2. The fine-grained features from tailored encoders ( $Y^T_m$ ) are converted into keys and values.
3. Through cross-attention, the queries adaptively identify and inject the fine-grained, text-aligned features into the multimodal tokens.
4. This process repeats over $L$ blocks, progressively enhancing the tokens before projecting them into the LLM's semantic space.

B. Human-VLM Collaborative Data Curation

Since textual annotations for sensing data do not exist, the authors created a pipeline to generate them:

Action QA: Human experts annotated seed questions, which were expanded into a diverse list of 15 questions using GPT-4o.
Action Captioning: A "Human-VLM" pipeline was used. Human experts annotated a small set of seed samples. These were used as "in-context" examples to prompt LLaVA-Video to automatically generate detailed captions for the remaining dataset samples.
Benchmarks: This pipeline was applied to two datasets: MM-Fi (5 modalities: Video, Depth, LiDAR, mmWave, WiFi) and XRF55 (5 modalities: Video, Depth, Infrared, RFID, WiFi).

C. Training Strategy

A two-stage training strategy is employed:

Stage 1 (Pre-training): Tailored encoders are pre-trained using task-specific objectives (e.g., Cross-Entropy loss for Human Action Recognition) to learn modality-specific features.
Stage 2 (Fine-tuning): The tailored encoders are frozen. The UMIP and the LLM are fine-tuned using a combination of task-specific objectives (Action QA, Action Caption) and next-token prediction.

3. Key Contributions

First MLLM for Rare Sensing Modalities: HoloLLM is the first work to successfully align MLLMs with data-scarce, heterogeneous sensing modalities (LiDAR, mmWave, WiFi, etc.) for language-grounded human perception.
Universal Modality-Injection Projector (UMIP): A novel architecture that bypasses the need for massive "modality-text" pre-training by leveraging pre-aligned CLIP embeddings and iteratively injecting fine-grained features from tailored encoders via cross-attention.
New Benchmarks and Data Pipeline: The authors established the first multisensory benchmarks for human sensing (Action Recognition, QA, Captioning) and introduced a scalable human-VLM collaborative pipeline to generate textual annotations for sensing datasets.

4. Experimental Results

The model was evaluated on MM-Fi and XRF55 datasets across three settings: Random Split, Cross-Subject, and Cross-Environment.

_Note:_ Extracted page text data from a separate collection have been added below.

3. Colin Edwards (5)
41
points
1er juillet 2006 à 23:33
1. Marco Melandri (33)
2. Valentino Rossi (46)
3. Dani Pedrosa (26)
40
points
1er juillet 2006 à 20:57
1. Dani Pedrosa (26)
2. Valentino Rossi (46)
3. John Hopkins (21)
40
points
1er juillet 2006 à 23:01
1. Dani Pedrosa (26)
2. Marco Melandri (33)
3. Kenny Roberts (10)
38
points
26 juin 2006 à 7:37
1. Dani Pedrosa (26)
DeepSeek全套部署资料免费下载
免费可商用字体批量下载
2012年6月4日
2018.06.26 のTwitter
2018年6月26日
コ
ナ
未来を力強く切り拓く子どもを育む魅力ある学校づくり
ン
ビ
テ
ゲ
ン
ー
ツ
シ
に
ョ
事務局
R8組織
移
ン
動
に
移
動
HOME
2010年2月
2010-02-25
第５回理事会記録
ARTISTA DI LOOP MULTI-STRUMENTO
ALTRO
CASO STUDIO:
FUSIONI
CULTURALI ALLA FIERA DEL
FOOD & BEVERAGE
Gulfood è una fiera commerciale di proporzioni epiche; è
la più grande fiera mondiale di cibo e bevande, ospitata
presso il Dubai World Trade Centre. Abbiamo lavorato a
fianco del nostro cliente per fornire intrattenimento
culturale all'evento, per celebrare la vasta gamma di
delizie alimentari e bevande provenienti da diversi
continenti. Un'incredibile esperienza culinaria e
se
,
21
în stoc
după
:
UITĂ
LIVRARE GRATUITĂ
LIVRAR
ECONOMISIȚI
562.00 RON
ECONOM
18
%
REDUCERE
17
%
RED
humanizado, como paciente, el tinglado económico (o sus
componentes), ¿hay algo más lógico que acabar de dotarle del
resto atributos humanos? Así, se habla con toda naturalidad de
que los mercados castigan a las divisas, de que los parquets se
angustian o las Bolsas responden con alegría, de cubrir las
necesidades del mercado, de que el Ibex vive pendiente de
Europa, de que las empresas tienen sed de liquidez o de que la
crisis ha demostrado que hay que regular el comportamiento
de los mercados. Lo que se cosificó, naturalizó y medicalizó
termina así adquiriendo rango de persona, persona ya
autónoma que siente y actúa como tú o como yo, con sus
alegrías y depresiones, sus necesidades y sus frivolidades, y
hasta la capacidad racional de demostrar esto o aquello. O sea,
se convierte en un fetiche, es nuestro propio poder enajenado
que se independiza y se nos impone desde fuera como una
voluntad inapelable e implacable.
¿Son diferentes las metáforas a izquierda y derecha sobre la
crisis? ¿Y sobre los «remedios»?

Performance Gains: HoloLLM significantly outperforms state-of-the-art MLLMs (including OneLLM, ImageBind, Honeybee, and Tokenpacker).
- Action QA: Improved accuracy by up to 30% compared to existing methods. For example, on the MM-Fi dataset (Random Split), HoloLLM achieved 86.5% average accuracy vs. 46.2% for ImageBind and 3.9% for OneLLM.
- Action Caption: Achieved significantly higher METEOR scores (e.g., 28.4% vs. 19.9% for ImageBind on MM-Fi).
- Action Recognition: Demonstrated superior robustness, particularly in cross-subject and cross-environment scenarios where visual-only models fail.
Ablation Studies:
- Removing Tailored Encoders caused a drastic drop in performance, proving the necessity of modality-specific feature extraction.
- Removing UMIP (using a standard Q-Former) resulted in lower alignment quality, confirming that the coarse-to-fine injection mechanism is critical for integrating heterogeneous features.
Generalization: HoloLLM showed superior data efficiency when generalized to new modalities (Audio and UWB) with minimal fine-tuning compared to baseline models.

5. Significance

This work establishes a new foundation for real-world, language-informed multisensory embodied intelligence.

Robustness: It enables agents to operate in environments where vision fails (darkness, occlusion, privacy-sensitive areas).
Scalability: The UMIP architecture provides a blueprint for integrating any new sensor modality into an LLM without requiring massive amounts of paired text data, addressing a major bottleneck in the field of embodied AI.
Future Impact: By bridging the gap between raw sensor data and natural language reasoning, HoloLLM paves the way for more capable household robots and intelligent appliances that can understand and interact with humans in complex, real-world scenarios.